WHAT IS REQUIRED: With the pictures left out, print exactly the lines below that run from the one containing "Bảo trì bảo dưỡng" through the one containing "Şehreküstü Mh. Cumhuriyet".
--- RECORDS TO USE ---
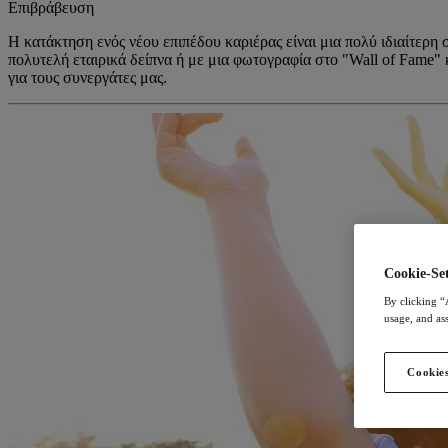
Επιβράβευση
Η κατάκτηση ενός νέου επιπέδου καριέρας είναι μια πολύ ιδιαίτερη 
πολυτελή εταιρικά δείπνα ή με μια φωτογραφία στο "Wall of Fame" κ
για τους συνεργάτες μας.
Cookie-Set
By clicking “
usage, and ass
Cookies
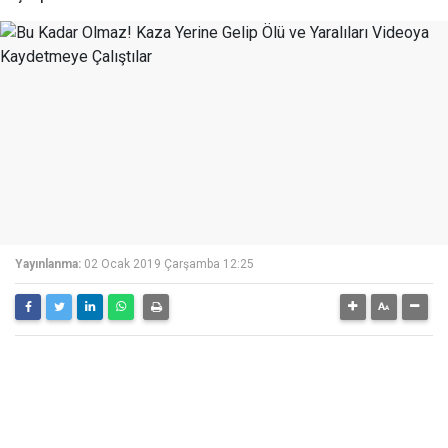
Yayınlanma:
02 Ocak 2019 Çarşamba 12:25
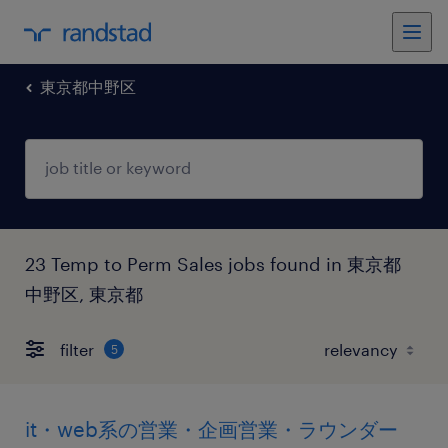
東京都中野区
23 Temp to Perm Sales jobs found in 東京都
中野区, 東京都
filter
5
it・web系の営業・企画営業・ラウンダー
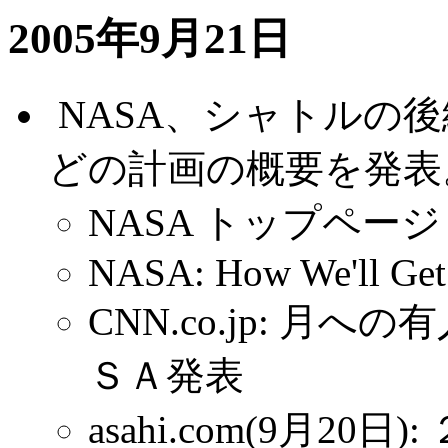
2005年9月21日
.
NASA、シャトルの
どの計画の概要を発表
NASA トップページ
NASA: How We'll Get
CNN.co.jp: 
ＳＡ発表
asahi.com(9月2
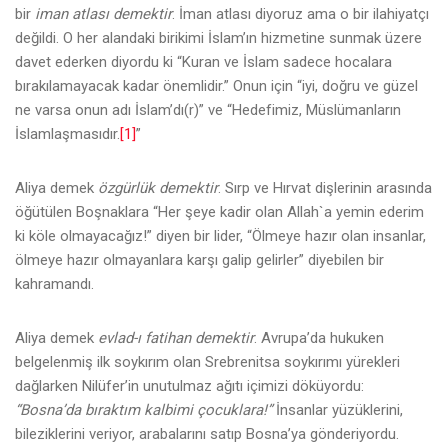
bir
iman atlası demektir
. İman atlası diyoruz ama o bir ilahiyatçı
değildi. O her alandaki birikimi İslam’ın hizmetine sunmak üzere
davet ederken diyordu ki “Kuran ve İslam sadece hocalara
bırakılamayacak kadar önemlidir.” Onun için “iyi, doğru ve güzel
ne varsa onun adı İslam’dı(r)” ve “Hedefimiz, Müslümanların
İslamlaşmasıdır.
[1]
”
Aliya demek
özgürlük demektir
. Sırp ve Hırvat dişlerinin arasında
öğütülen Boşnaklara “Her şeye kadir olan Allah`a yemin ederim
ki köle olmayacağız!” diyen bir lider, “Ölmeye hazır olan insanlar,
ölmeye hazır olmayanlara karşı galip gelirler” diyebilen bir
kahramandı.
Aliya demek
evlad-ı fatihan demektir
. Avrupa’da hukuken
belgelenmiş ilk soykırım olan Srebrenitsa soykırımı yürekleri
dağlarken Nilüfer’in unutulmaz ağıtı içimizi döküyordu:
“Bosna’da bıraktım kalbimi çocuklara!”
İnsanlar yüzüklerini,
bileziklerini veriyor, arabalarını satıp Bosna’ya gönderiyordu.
---
--- RECORDS TO USE ---
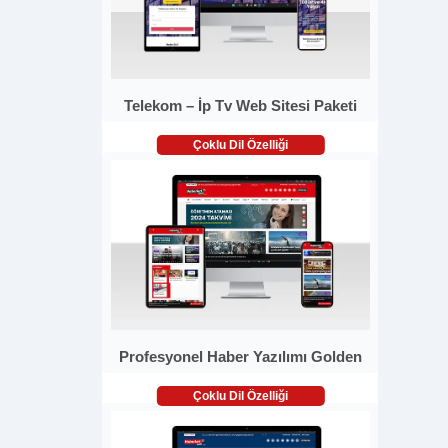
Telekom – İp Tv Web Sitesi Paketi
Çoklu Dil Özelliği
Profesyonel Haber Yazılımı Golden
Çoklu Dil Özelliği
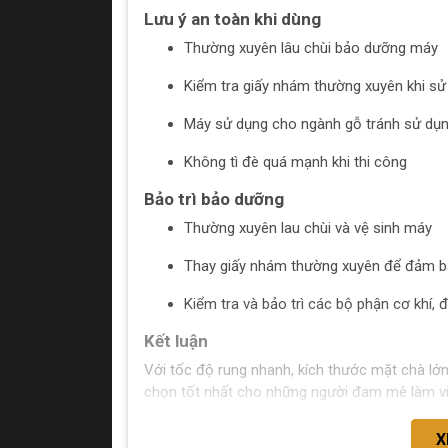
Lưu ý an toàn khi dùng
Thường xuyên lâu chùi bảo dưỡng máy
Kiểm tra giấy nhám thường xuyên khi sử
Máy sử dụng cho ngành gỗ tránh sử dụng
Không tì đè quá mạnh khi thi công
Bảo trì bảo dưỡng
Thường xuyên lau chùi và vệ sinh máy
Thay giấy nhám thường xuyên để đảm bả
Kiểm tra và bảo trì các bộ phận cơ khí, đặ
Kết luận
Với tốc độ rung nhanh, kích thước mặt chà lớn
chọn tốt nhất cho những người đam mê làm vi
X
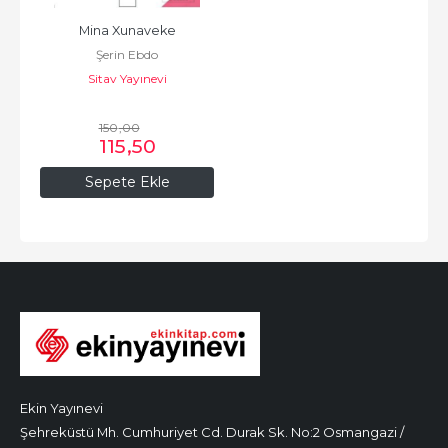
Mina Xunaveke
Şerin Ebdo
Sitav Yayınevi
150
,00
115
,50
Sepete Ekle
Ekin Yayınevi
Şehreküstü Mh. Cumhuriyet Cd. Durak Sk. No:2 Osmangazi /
---
--- RECORDS TO USE ---
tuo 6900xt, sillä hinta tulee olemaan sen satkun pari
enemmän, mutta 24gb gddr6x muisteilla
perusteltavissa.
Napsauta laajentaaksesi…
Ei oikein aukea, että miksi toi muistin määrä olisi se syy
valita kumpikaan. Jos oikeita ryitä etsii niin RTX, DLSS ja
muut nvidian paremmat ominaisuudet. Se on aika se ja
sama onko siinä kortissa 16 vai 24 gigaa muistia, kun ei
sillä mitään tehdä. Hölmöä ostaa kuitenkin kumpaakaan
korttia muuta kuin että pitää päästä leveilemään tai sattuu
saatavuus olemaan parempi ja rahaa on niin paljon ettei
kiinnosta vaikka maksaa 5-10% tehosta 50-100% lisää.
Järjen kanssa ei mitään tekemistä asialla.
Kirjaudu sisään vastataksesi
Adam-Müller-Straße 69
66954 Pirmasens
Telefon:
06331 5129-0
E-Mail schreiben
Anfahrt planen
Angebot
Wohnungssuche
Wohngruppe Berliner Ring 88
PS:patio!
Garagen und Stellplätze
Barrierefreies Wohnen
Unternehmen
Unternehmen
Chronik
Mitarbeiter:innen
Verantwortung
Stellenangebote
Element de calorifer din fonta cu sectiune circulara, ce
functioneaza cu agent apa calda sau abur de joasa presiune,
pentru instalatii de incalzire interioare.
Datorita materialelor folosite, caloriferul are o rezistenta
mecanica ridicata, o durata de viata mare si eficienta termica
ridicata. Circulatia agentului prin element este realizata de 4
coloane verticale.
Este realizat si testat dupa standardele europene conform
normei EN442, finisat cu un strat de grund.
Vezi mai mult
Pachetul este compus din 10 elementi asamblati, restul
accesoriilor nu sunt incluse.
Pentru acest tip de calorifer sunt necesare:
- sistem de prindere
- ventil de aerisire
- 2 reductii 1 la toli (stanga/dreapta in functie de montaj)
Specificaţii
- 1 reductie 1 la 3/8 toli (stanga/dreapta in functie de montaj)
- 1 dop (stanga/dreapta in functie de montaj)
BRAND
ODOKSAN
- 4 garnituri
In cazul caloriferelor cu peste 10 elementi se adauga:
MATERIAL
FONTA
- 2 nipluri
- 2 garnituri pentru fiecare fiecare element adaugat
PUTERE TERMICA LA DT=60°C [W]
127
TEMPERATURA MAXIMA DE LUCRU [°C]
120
---
ANSWER AREA:
Bảo trì bảo dưỡng
Thường xuyên lau chùi và vệ sinh máy
Thay giấy nhám thường xuyên để đảm bả
Kiểm tra và bảo trì các bộ phận cơ khí, đặ
Kết luận
Với tốc độ rung nhanh, kích thước mặt chà lớn
chọn tốt nhất cho những người đam mê làm vi
X
Mina Xunaveke
Şerin Ebdo
Sitav Yayınevi
150
,00
115
,50
Sepete Ekle
Ekin Yayınevi
Şehreküstü Mh. Cumhuriyet Cd. Durak Sk. No:2 Osmangazi /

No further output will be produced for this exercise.